The Unknowing Fool

The unknowing fool counts himself as wise since he knows no better.  The fool so beloved of Shakespeare was a different order of man, and clever.  The unknowing fool is the one who does not know that he does not know.

How should you treat the unknowing fool? Derision, or cruelty and mocking are clearly wrong, however easy it may be to fall into such ways.

The problem is that there are degrees of foolishness; and types of fool. If the fool is “simply simple” he may be a delight to bump into. The harmless village idiot tending the graveyard. A friendly and child like figure, who deserves a smile and a few minutes of happy conversation.

This fool will be a knowing fool; he will know that he is simple and you will readily accept him for that.  He is easy to “suffer”.  It is a pleasure to do so.

The bumptious fool is far more difficult to deal with. The bumptious and arrogant fool, several degrees worse.

Snobbery of any sort is wrong, morally wrong. The sign of an un-enlightened individual.  It is very easy to give up ridiculous class snobbery or money snobbery.  Such forms of snobbery are so patently shallow and absurd.

Intellectual snobbery is rather harder to abandon.  It is very difficult indeed to suffer an unknowing fool, and even more difficult to suffer a fool who combines ignorance with bumptiousness and arrogance.

And yet suffer him we must, if we are to obey those two most important of  dicta: “turn the other cheek”, “treat your neighbour as you would have them treat you”.

I am not a man who suffers unknowing fools gladly and when they are also bumptious and arrogant, my tolerance is stretched to its very limits.

And yet suffer him I must if I want to be true to my ideals. I must back off and show kindness and understanding, not intolerance and exasperation. I must not trample him or cow him with word or thought.
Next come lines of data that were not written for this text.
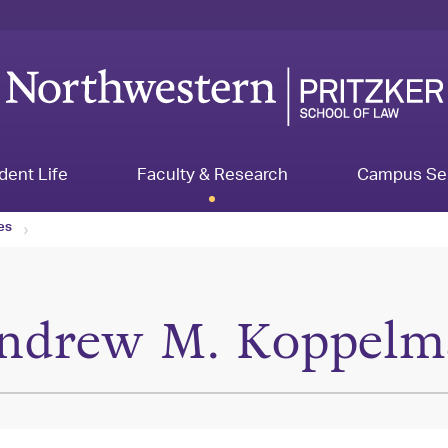
dent Life
Faculty & Research
Campus Se
les
ndrew M. Koppelm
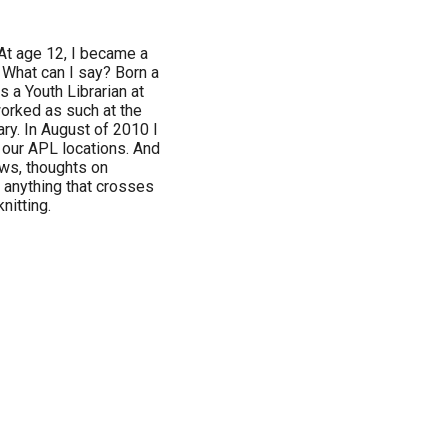
 At age 12, I became a
 What can I say? Born a
s a Youth Librarian at
worked as such at the
ry. In August of 2010 I
our APL locations. And
ews, thoughts on
 anything that crosses
nitting.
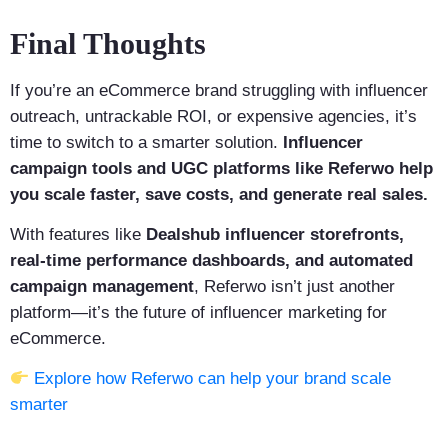
Final Thoughts
If you’re an eCommerce brand struggling with influencer
outreach, untrackable ROI, or expensive agencies, it’s
time to switch to a smarter solution.
Influencer
campaign tools and UGC platforms like Referwo help
you scale faster, save costs, and generate real sales.
With features like
Dealshub influencer storefronts,
real-time performance dashboards, and automated
campaign management
, Referwo isn’t just another
platform—it’s the future of influencer marketing for
eCommerce.
Explore how Referwo can help your brand scale
smarter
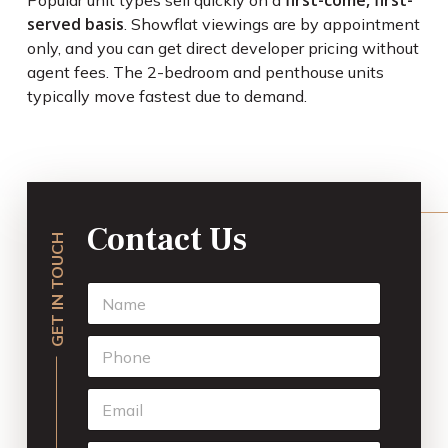
first-come, first-
Popular unit types sell quickly on a
served basis
. Showflat viewings are by appointment
only, and you can get direct developer pricing without
agent fees. The 2-bedroom and penthouse units
typically move fastest due to demand.
Contact Us
GET IN TOUCH
N
a
m
P
e
h
*
o
E
n
m
e
a
*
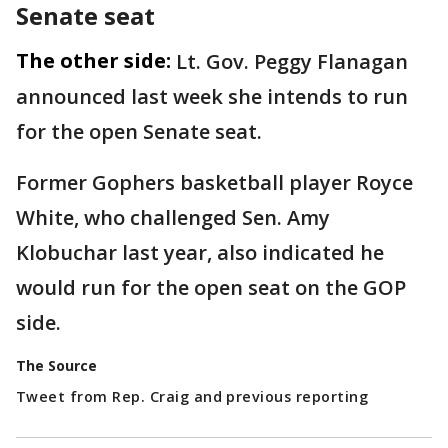
Senate seat
The other side:
Lt. Gov. Peggy Flanagan
announced last week she intends to run
for the open Senate seat.
Former Gophers basketball player Royce
White, who challenged Sen. Amy
Klobuchar last year, also indicated he
would run for the open seat on the GOP
side.
The Source
Tweet from Rep. Craig and previous reporting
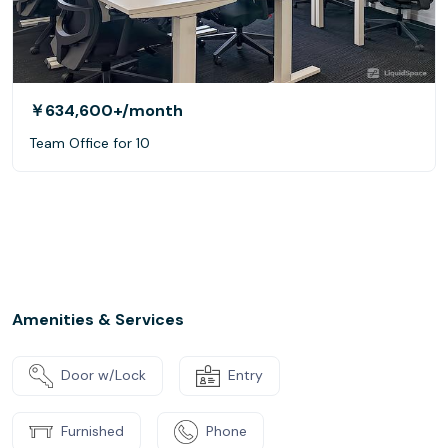
￥634,600+
/month
Team Office for 10
Amenities & Services
Door w/Lock
Entry
Furnished
Phone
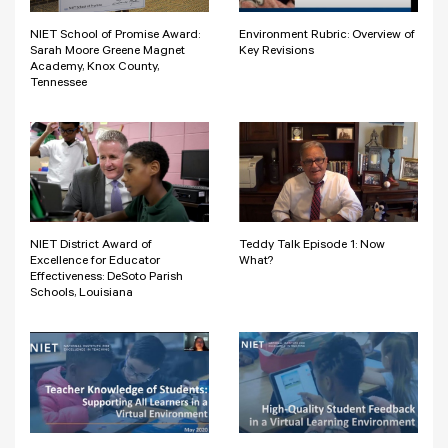
NIET School of Promise Award:
Environment Rubric: Overview of
Sarah Moore Greene Magnet
Key Revisions
Academy, Knox County,
Tennessee
NIET District Award of
Teddy Talk Episode 1: Now
Excellence for Educator
What?
Effectiveness: DeSoto Parish
Schools, Louisiana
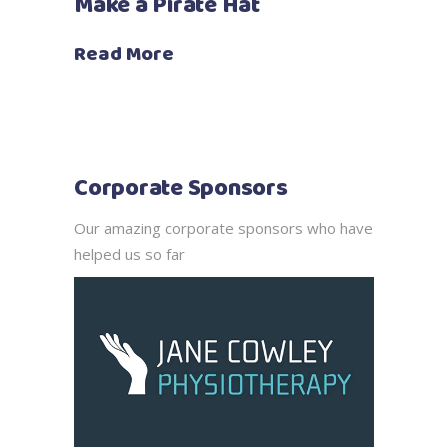
Make a Pirate Hat
Read More
Corporate Sponsors
Our amazing corporate sponsors who have
helped us so far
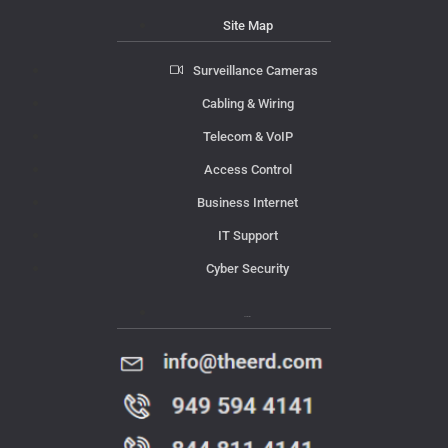
Site Map
Surveillance Cameras
Cabling & Wiring
Telecom & VoIP
Access Control
Business Internet
IT Support
Cyber Security
Contact Us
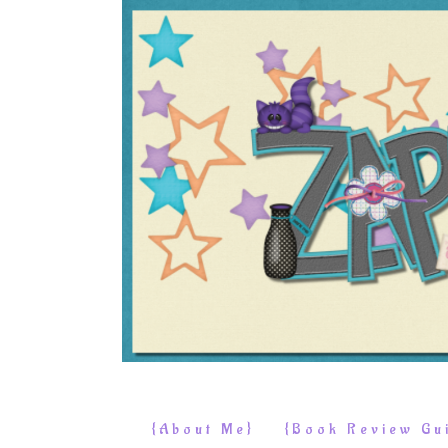
{About Me}
{Book Review Gui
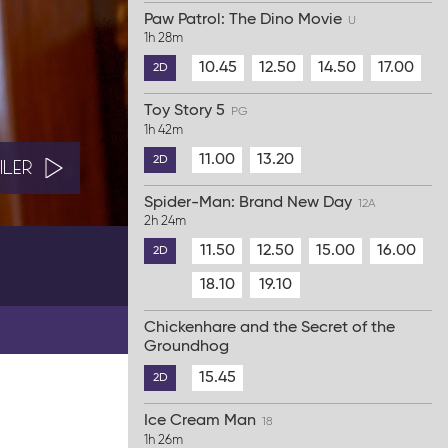
Paw Patrol: The Dino Movie
U
1h 28m
10.45
12.50
14.50
17.00
2D
Toy Story 5
PG
1h 42m
11.00
13.20
2D
ILER
Spider-Man: Brand New Day
12A
2h 24m
11.50
12.50
15.00
16.00
2D
18.10
19.10
Chickenhare and the Secret of the
Groundhog
15.45
2D
Ice Cream Man
18
1h 26m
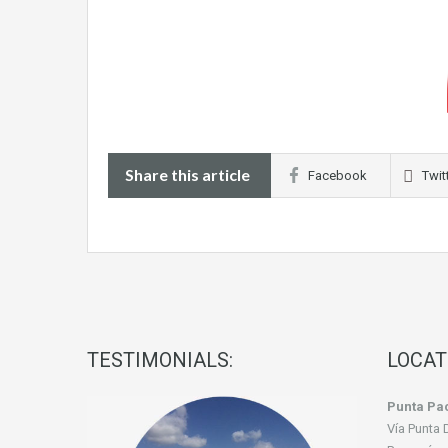
Share this article
Facebook
Twit
TESTIMONIALS:
LOCAT
Punta Pac
Vía Punta 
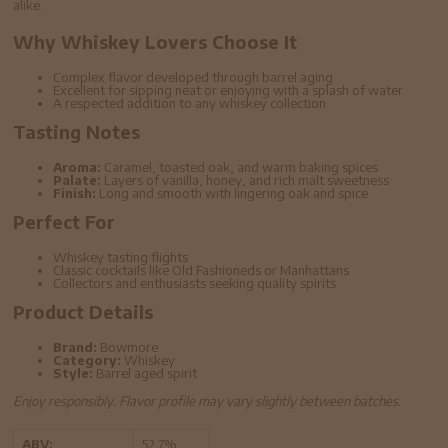
alike.
Why Whiskey Lovers Choose It
Complex flavor developed through barrel aging
Excellent for sipping neat or enjoying with a splash of water
A respected addition to any whiskey collection
Tasting Notes
Aroma:
Caramel, toasted oak, and warm baking spices
Palate:
Layers of vanilla, honey, and rich malt sweetness
Finish:
Long and smooth with lingering oak and spice
Perfect For
Whiskey tasting flights
Classic cocktails like Old Fashioneds or Manhattans
Collectors and enthusiasts seeking quality spirits
Product Details
Brand:
Bowmore
Category:
Whiskey
Style:
Barrel aged spirit
Enjoy responsibly. Flavor profile may vary slightly between batches.
ABV:
52.7%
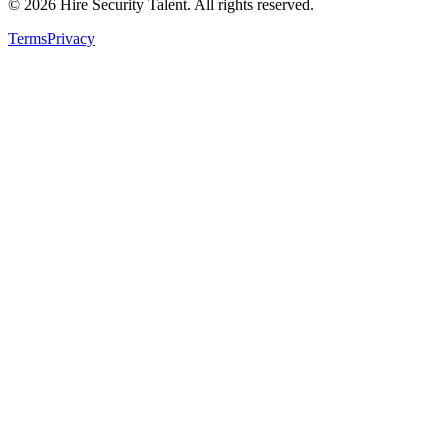
©
2026
Hire Security Talent. All rights reserved.
Terms
Privacy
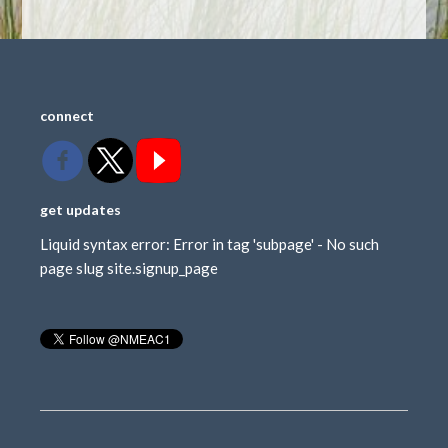
connect
get updates
Liquid syntax error: Error in tag 'subpage' - No such
page slug site.signup_page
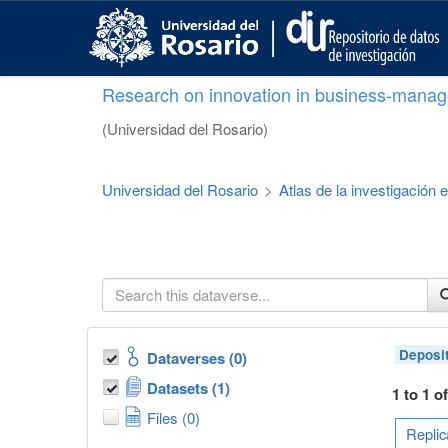
S
k
i
p
Research on innovation in business-manag
t
o
(Universidad del Rosario)
m
a
i
Universidad del Rosario
>
Atlas de la investigación
n
c
o
n
t
e
n
t
Deposi
Dataverses (0)
Datasets (1)
1 to 1 o
Files (0)
Replic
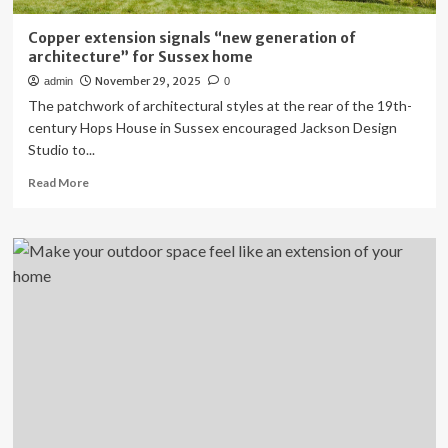
Copper extension signals “new generation of
architecture” for Sussex home
November 29, 2025
admin
0
The patchwork of architectural styles at the rear of the 19th-
century Hops House in Sussex encouraged Jackson Design
Studio to...
Read
Read More
more
about
Copper
extension
signals
“new
generation
of
architecture”
for
Sussex
home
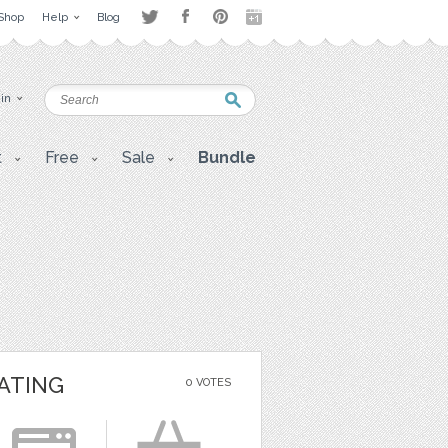
Shop
Help
Blog
 in
t
Free
Sale
Bundle
ATING
0 VOTES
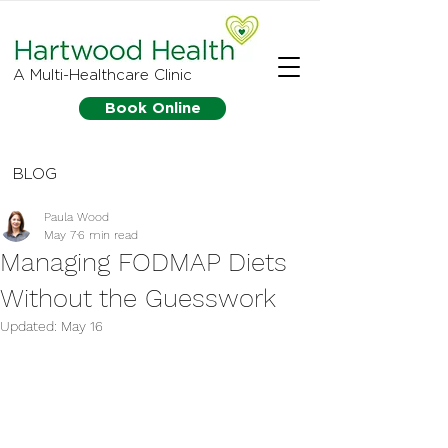
A Multi-Healthcare Clinic
Book Online
BLOG
Paula Wood
May 7
6 min read
Managing FODMAP Diets
Without the Guesswork
Updated:
May 16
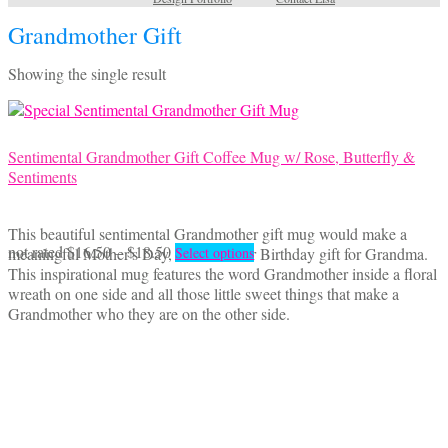
Grandmother Gift
Showing the single result
Sentimental Grandmother Gift Coffee Mug w/ Rose, Butterfly &
Sentiments
This beautiful sentimental Grandmother gift mug would make a
Price
This
not rated
$
16.50
–
$
18.50
meaningful Mother's Day, Christmas or Birthday gift for Grandma.
Select options
range:
product
This inspirational mug features the word Grandmother inside a floral
$16.50
has
wreath on one side and all those little sweet things that make a
through
multiple
Grandmother who they are on the other side.
$18.50
variants.
The
options
may
be
chosen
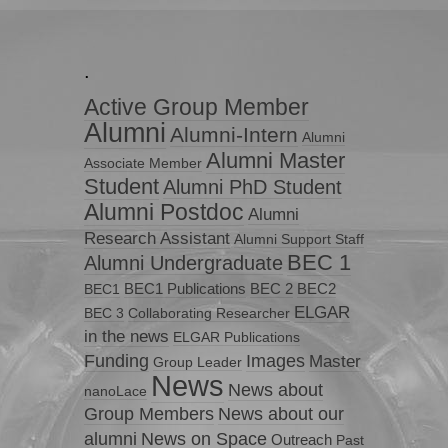
.
Active Group Member
Alumni
Alumni-Intern
Alumni
Alumni Master
Associate Member
Student
Alumni PhD Student
Alumni Postdoc
Alumni
Research Assistant
Alumni Support Staff
BEC 1
Alumni Undergraduate
BEC1 Publications
BEC 2
BEC2
BEC1
ELGAR
BEC 3
Collaborating Researcher
in the news
ELGAR Publications
Funding
Images
Master
Group Leader
News
News about
nanoLace
Group Members
News about our
News on Space
alumni
Outreach
Past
Or deed.

St Augustine famously said “Lord make me good, but not just yet”.

I have had enough of being difficult and curmudgeonly.  I would very much like to be “good now”, but it is far easier said than done.

1 Comment

  1. Oh the arrogant fool… the one who has never read the book, but just a commentary of the book, and is now an expert on the subject! I too would like to be better at dealing with the arrogant fool.